Thursday, 8 March 2018

Vote-counting Programs

The Election task has been completed, and four students opted to try the programming question. To recap, these were the instructions:

5. Write a program in Scratch to calculate the outcome of an election from the preferences of voters, by the plurality method. Then try to use the Borda count method (see below). Run your program many times, comparing the fairness of the results by the two systems. Extension: try to add the elimination method into your program.

I provided a starter program which casts random votes and puts them into a list.

https://scratch.mit.edu/projects/197219936/

The students had to write a script to parse the list and add up the votes. This involves creating and incrementing variables, followed by some if-else logic, and was achieved by all. Applying the Borda count method is quite a bit more difficult, and students asked me for help. I had to teach a double-loop algorithm, whereby elements of a list are looped over while the list itself is looped through. Following this, Borda count was successfully achieved.

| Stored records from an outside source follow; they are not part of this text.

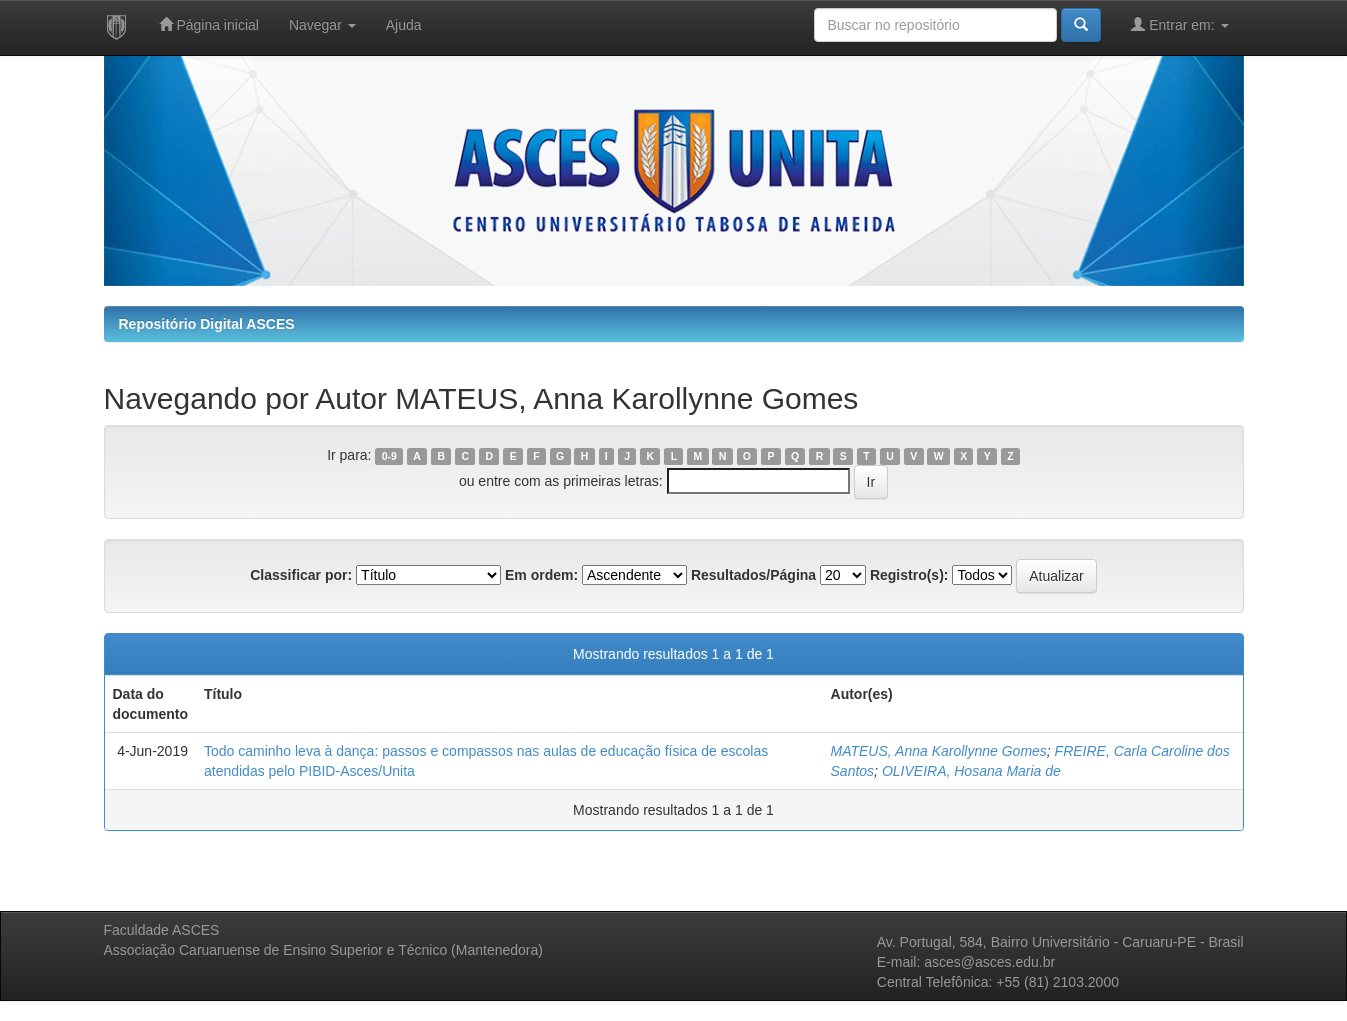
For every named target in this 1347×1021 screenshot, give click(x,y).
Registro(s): (909, 575)
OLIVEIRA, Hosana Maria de (971, 771)
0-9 (389, 456)
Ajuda (404, 25)
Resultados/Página (753, 575)
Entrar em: (1179, 24)
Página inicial (209, 24)
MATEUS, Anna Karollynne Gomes (939, 751)
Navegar (322, 25)
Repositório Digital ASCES (207, 324)
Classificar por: (301, 575)
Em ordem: (541, 575)
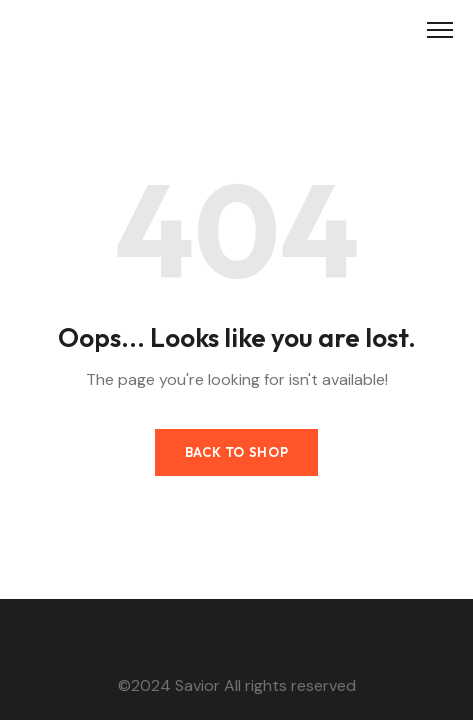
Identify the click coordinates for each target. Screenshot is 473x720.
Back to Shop (237, 452)
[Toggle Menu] (440, 30)
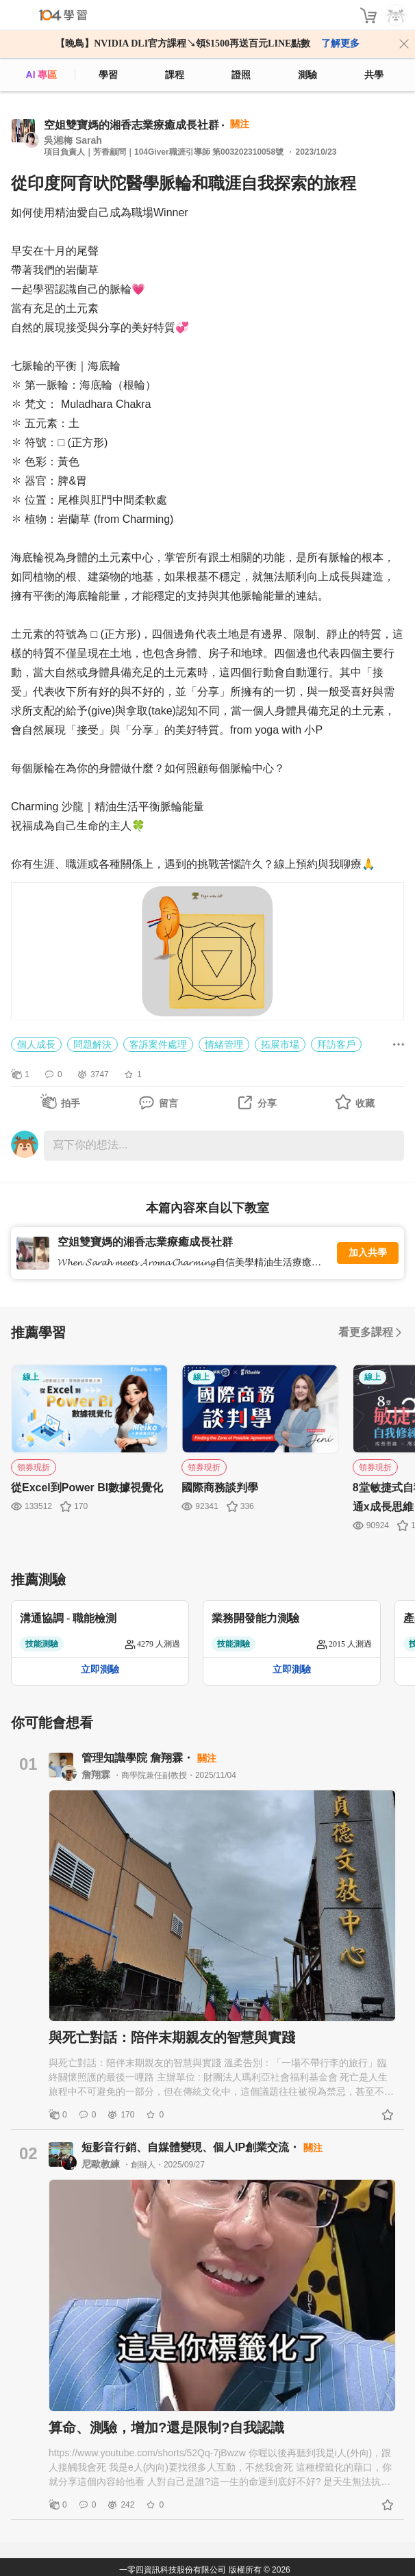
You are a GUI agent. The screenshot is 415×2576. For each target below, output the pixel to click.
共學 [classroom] (373, 74)
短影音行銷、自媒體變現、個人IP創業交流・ (192, 2147)
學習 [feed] (108, 74)
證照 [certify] (241, 74)
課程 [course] (174, 74)
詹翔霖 (97, 1774)
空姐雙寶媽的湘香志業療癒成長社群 (131, 125)
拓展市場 (280, 1044)
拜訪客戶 (336, 1044)
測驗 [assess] (307, 74)
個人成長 (36, 1044)
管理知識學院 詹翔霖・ (139, 1758)
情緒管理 (224, 1044)
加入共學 (368, 1253)
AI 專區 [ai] (42, 74)
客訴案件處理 (158, 1044)
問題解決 (92, 1044)
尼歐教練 (102, 2164)
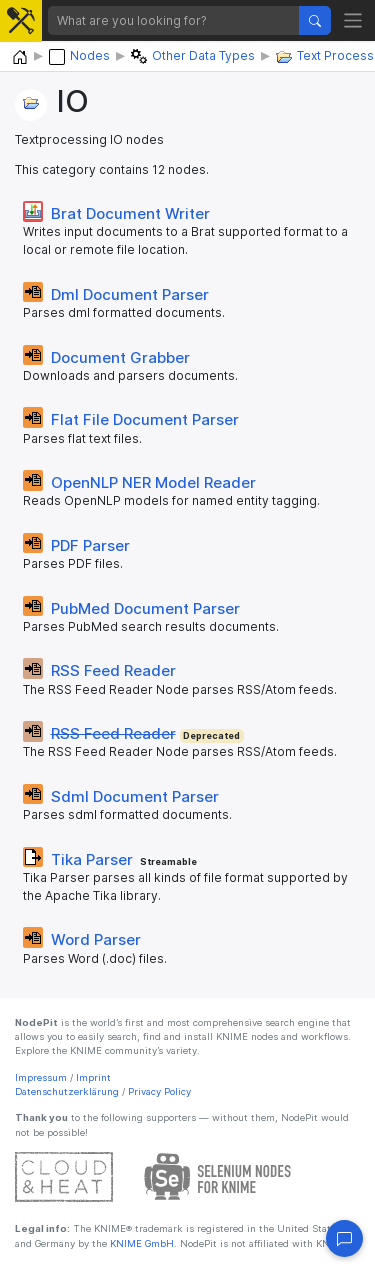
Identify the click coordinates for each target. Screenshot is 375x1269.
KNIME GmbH (140, 1243)
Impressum (41, 1077)
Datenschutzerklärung (67, 1091)
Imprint (93, 1077)
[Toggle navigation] (353, 20)
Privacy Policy (159, 1091)
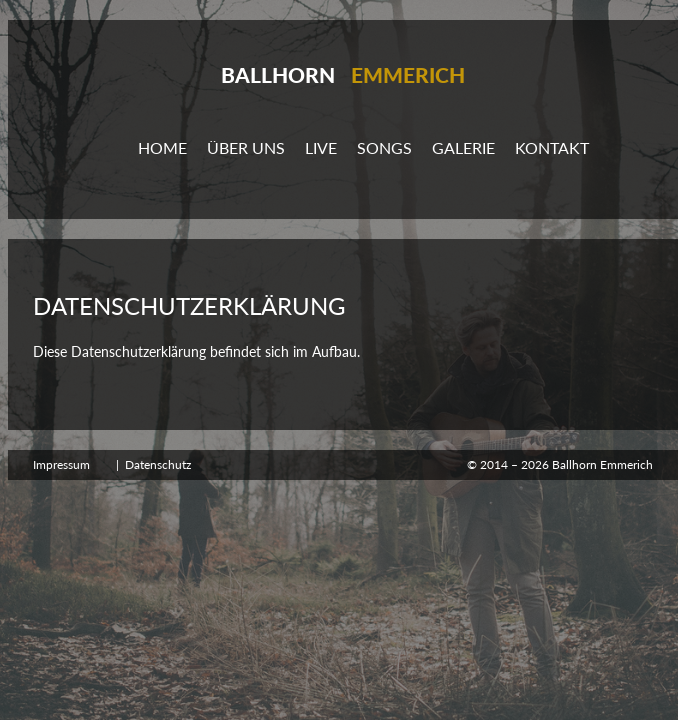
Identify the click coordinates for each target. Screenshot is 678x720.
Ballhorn (343, 75)
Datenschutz (158, 464)
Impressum (61, 464)
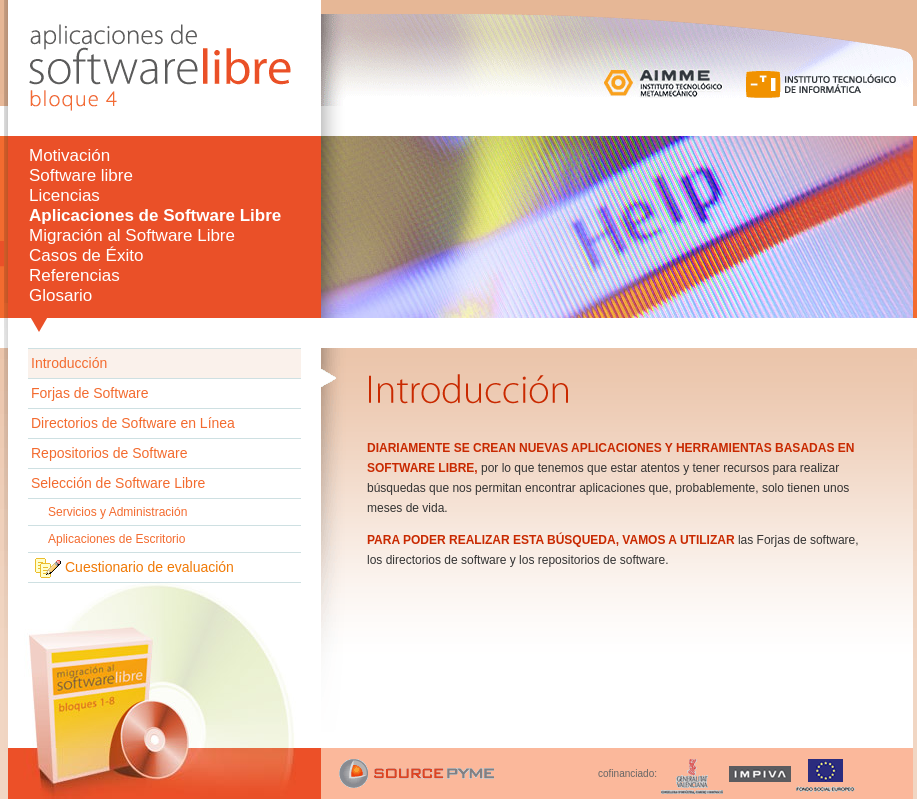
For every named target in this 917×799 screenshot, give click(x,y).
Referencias (74, 275)
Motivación (69, 155)
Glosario (60, 295)
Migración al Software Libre (132, 235)
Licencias (64, 195)
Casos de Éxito (86, 255)
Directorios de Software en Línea (133, 423)
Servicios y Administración (117, 512)
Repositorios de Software (109, 453)
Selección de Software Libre (118, 483)
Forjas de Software (90, 393)
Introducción (69, 363)
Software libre (81, 175)
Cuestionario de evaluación (149, 566)
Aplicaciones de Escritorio (116, 539)
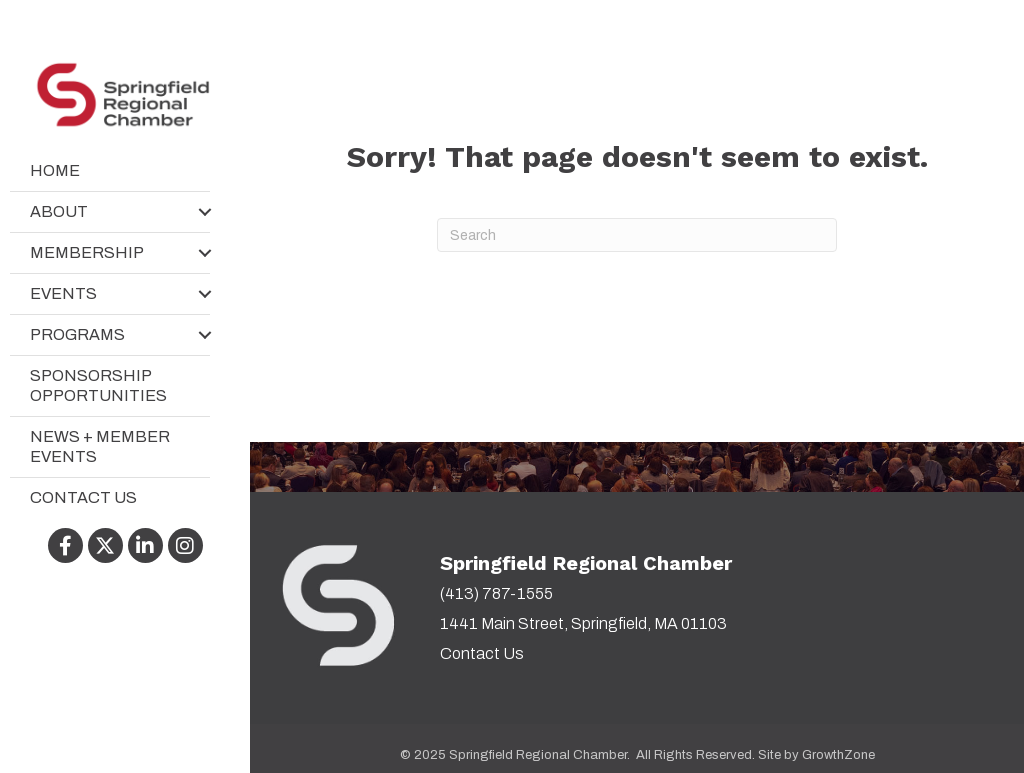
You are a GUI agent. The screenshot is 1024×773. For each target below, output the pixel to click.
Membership (87, 252)
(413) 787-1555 (496, 593)
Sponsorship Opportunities (98, 385)
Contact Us (83, 497)
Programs (77, 334)
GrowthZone (838, 755)
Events (63, 293)
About (59, 211)
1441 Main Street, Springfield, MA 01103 (583, 623)
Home (55, 170)
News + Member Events (100, 446)
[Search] (637, 235)
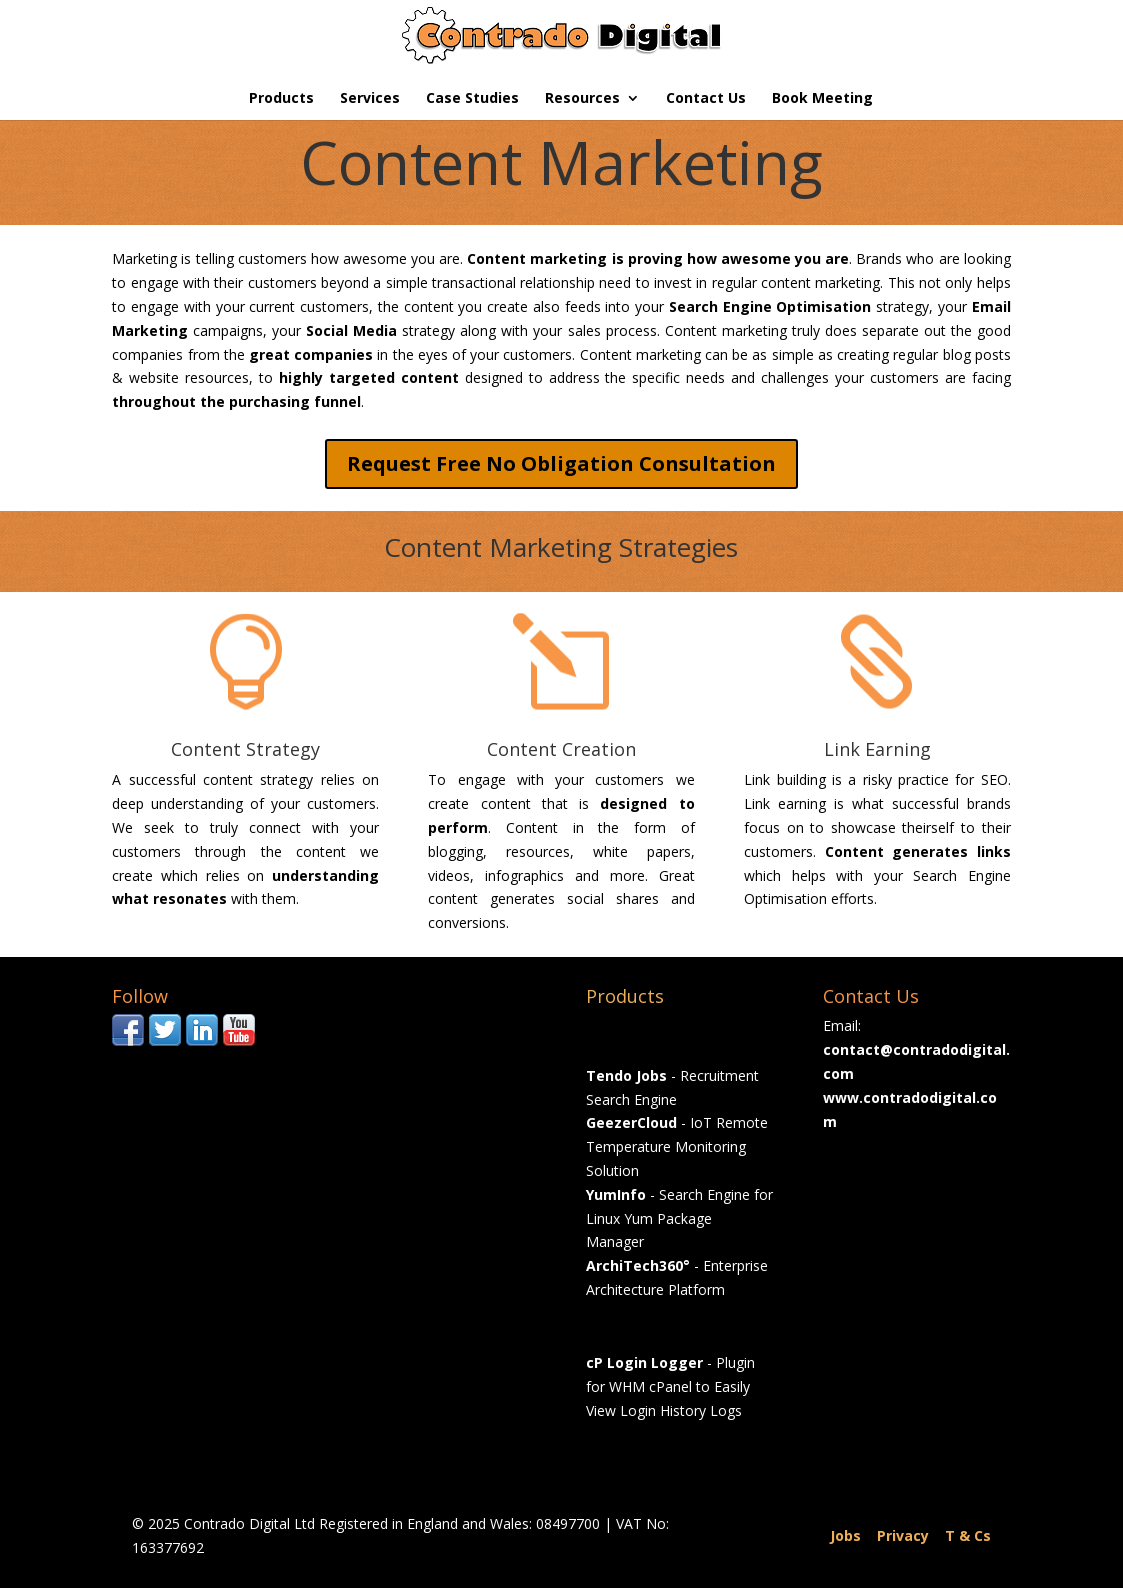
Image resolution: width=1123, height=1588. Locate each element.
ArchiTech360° (638, 1265)
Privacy (903, 1535)
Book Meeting (822, 99)
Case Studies (472, 99)
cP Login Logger (644, 1362)
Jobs (845, 1535)
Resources (582, 99)
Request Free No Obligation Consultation (561, 463)
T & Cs (968, 1535)
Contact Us (706, 99)
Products (281, 99)
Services (370, 99)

One student who was absent came back with a working program written with Dad, which was nice to see! Another student hadn't realised there was a starter program, and wrote everything from scratch, and very well, too! The programs are below:

Reflection

This task was quite challenging, but was well-received by students, and I was impressed by their interest and perseverance. While writing a model answer, I noticed that the elimination method is much harder to implement, and I will drop this from a future version.

It occurred to me that this would also be a good spreadsheet task, and next time I might offer that as an alternative among the optional questions. It is of concern to me that students coming up to IB diploma Chemistry don't have much experience of using spreadsheets since we switched to MYP Design, with most of it taught by English and Art teachers.